Aim of the exercise
What is needed is an exact repetition of the lines below, from the first one through the one holding "Mile markers", with no pictures and nothing else.

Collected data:
+ + +

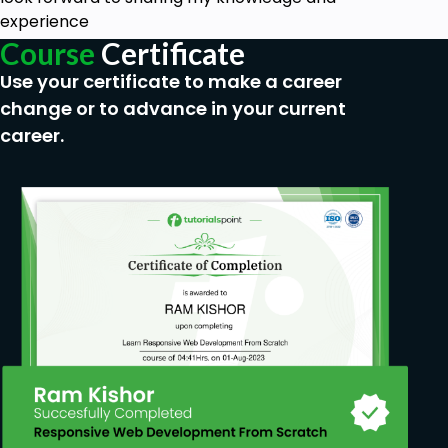
experience
Course
Certificate
Use your certificate to make a career
change or to advance in your current
career.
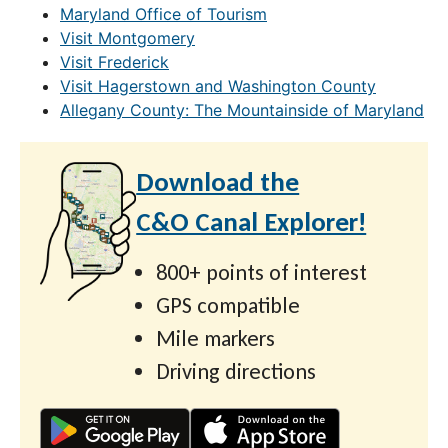
Maryland Office of Tourism
Visit Montgomery
Visit Frederick
Visit Hagerstown and Washington County
Allegany County: The Mountainside of Maryland
Download the
C&O Canal Explorer!
800+ points of interest
GPS compatible
Mile markers
Driving directions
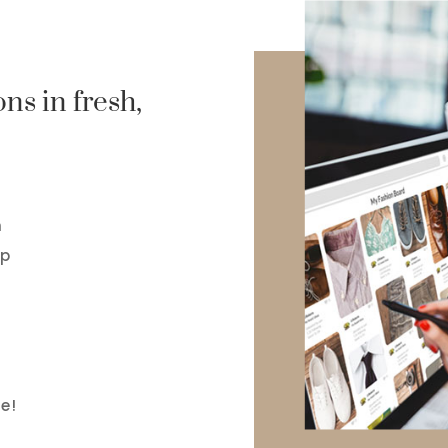
ns in fresh,
n
op
e!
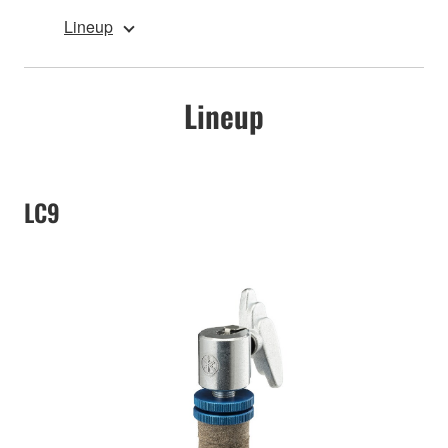
Lineup
Lineup
LC9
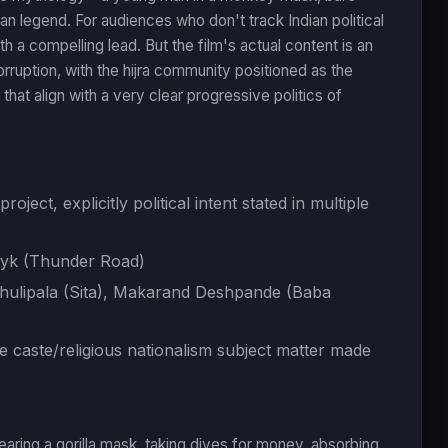
an legend. For audiences who don't track Indian political
h a compelling lead. But the film's actual content is an
orruption, with the hijra community positioned as the
that align with a very clear progressive politics of
oject, explicitly political intent stated in multiple
nyk (Thunder Road)
 Dhulipala (Sita), Makarand Deshpande (Baba
 caste/religious nationalism subject matter made
wearing a gorilla mask, taking dives for money, absorbing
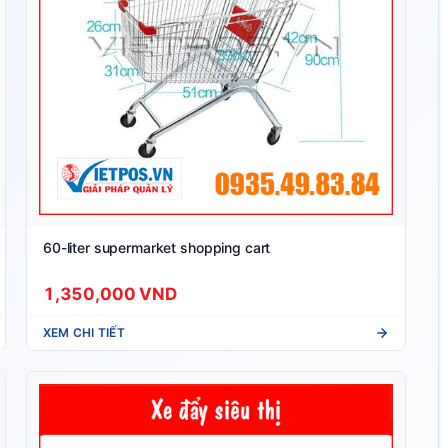
60-liter supermarket shopping cart
1,350,000 VND
XEM CHI TIẾT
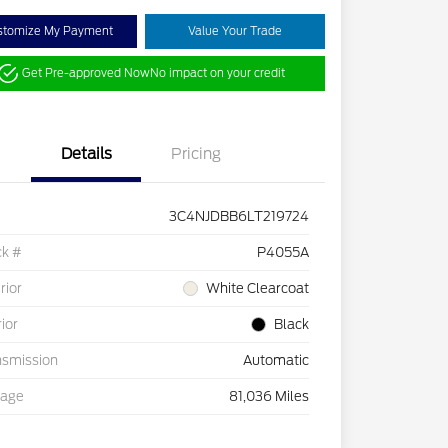
stomize My Payment
Value Your Trade
Get Pre-approved Now
No impact on your credit
Details
Pricing
3C4NJDBB6LT219724
ck #
P4055A
rior
White Clearcoat
rior
Black
nsmission
Automatic
eage
81,036 Miles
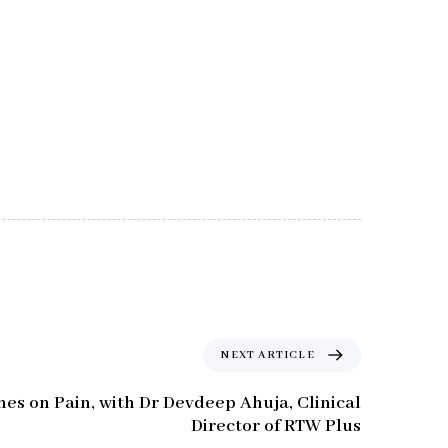
NEXT ARTICLE
nes on Pain, with Dr Devdeep Ahuja, Clinical
Director of RTW Plus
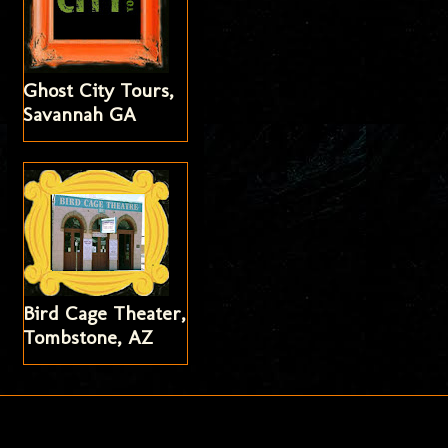
Ghost City Tours,
Savannah GA
Bird Cage Theater,
Tombstone, AZ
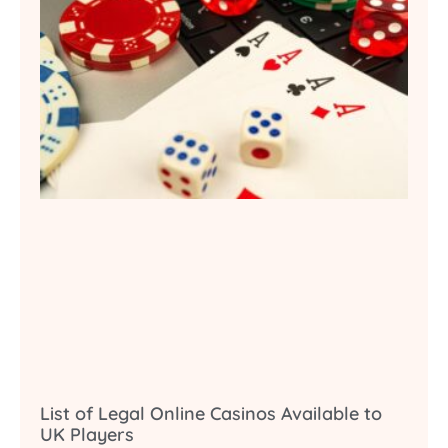
List of Legal Online Casinos Available to
UK Players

+ + +

The completed task
experience
Course
Certificate
Use your certificate to make a career
change or to advance in your current
career.
Maryland Office of Tourism
Visit Montgomery
Visit Frederick
Visit Hagerstown and Washington County
Allegany County: The Mountainside of Maryland
Download the
C&O Canal Explorer!
800+ points of interest
GPS compatible
Mile markers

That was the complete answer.